Selain itu, terdapat penyakit hati dalam bentuk lain, seperti sakit hasad, dengki, iri, dan dendam yang kadang juga menimpa sebagian orang-orang Islam. Oleh karenanya, kita diperintahkan untuk berlindung kepada Allah dari penyakit hati tersebut, sebagaimana firman Allah dalam Qs. al-Falaq: 5, “Dan aku berlindung dari kejahatan  orang yang hasad jika dia hasad“

Kedua:
Penyakit hati jauh lebih berbahaya dari penyakit fisik, hal itu karena beberapa sebab:

1. Allah mencela orang yang mempunyai penyakit hati dan tidak pernah mencela orang yang mempunyai penyakit fisik.

2. Penyakit hati, seperti iri, dengki dan dendam bisa menyebabkan munculnya penyakit fisik, seperti stress, sesak nafas, pusing, jantung, tekanan darah tinggi dan kanker.

3. Penyakit hati menyebabkan orang celaka dunia dan akhirat, berbeda dengan penyakit fisik yang tidak menyebabkan celaka di akherat.

Ketiga: Allah menyebutkan: “Di dalam hati mereka ada penyakit“ ini menunjukkan bahwa penyakit tersebut sudah masuk ke dalam tubuh secara permanen, sehingga menjadi akut dan susah untuk dihilangkan, karena berada di dalam hati.

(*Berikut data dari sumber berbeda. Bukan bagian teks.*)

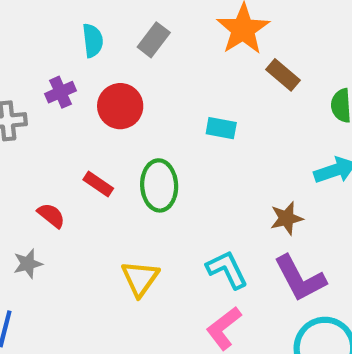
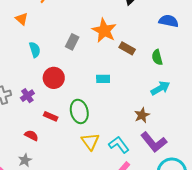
gray rectangle: (154, 40) -> (72, 42), moved
purple cross: (61, 92) -> (27, 96), moved
yellow triangle: (140, 278) -> (90, 142), moved

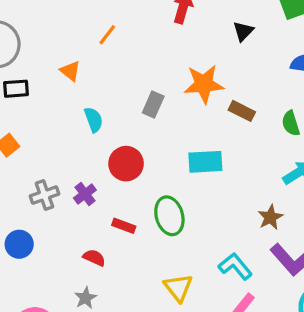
orange star: (104, 31) -> (204, 84), turned -30
cyan rectangle: (103, 79) -> (205, 162), size x1.5
yellow triangle: (90, 142) -> (178, 288), moved

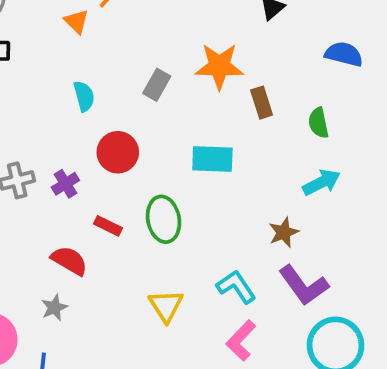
orange triangle: (70, 71) -> (76, 21), moved
brown rectangle: (242, 111) -> (262, 103), turned 40
red semicircle: (94, 258) -> (69, 261), size x1.4

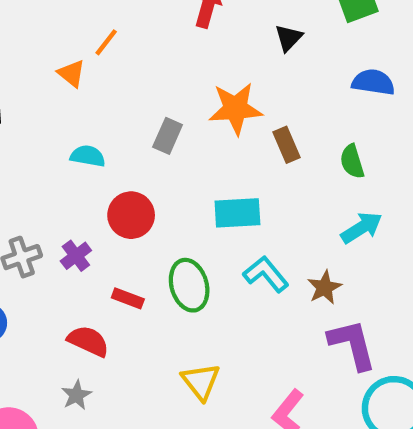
cyan semicircle: (84, 96) -> (88, 156), turned -60
purple L-shape: (304, 285) -> (352, 344), turned -153
cyan L-shape: (236, 287) -> (266, 274), moved

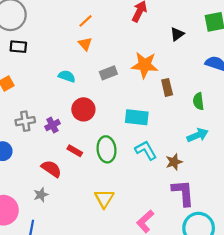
orange triangle: (71, 73) -> (85, 44), moved
gray rectangle: (168, 136) -> (108, 73), turned 35

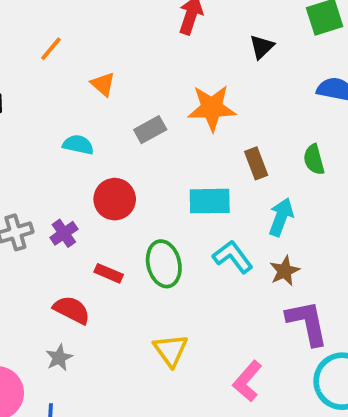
orange line: (86, 21) -> (51, 49), moved
brown rectangle: (167, 87) -> (256, 163), moved
cyan arrow: (198, 135) -> (281, 217), moved, turned -40

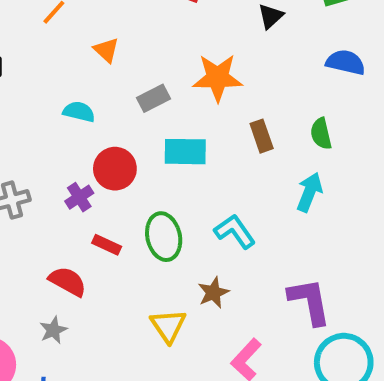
cyan rectangle: (210, 201) -> (185, 152), moved
cyan arrow: (281, 217) -> (309, 192), moved
purple cross: (64, 233) -> (79, 197), moved
brown star: (285, 271) -> (213, 293), moved

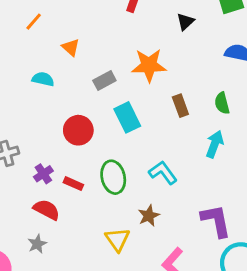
cyan semicircle: (79, 112) -> (43, 79), moved
cyan rectangle: (185, 152) -> (127, 117), turned 64
purple cross: (79, 197) -> (43, 174), moved

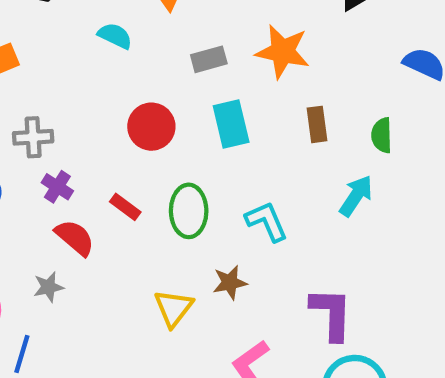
purple cross: (43, 174) -> (57, 187), moved, turned -36

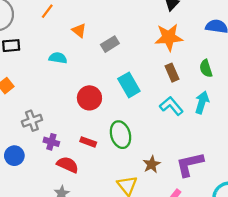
orange star: (283, 52) -> (169, 37), moved
gray rectangle: (209, 59) -> (110, 44), moved
cyan L-shape: (267, 221) -> (171, 106), moved
purple L-shape: (331, 314) -> (190, 164), moved, turned -88

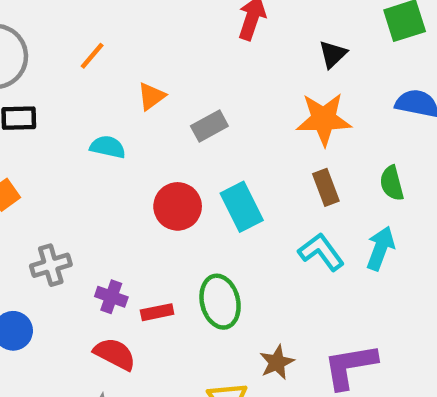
orange triangle: (79, 30) -> (151, 96), turned 42
red circle: (89, 98) -> (178, 206), moved
purple cross: (51, 142) -> (111, 297), moved
red rectangle: (88, 142) -> (157, 312), turned -35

Berbeda kalau menyebut: “ Mereka sakit “, mungkin masih bisa disembuhkan.

Keempat:
“Maka Allah menambah penyakit tersebut“, menunjukkan bahwa kekafiran, kenifak-an dan kemaksiatan itu bisa bertambah dan berkurang, sebagaimana juga keimanan itu bisa bertambah dan berkurang. Bertambah dengan ketaatan dan berkurang dengan kemaksiatan.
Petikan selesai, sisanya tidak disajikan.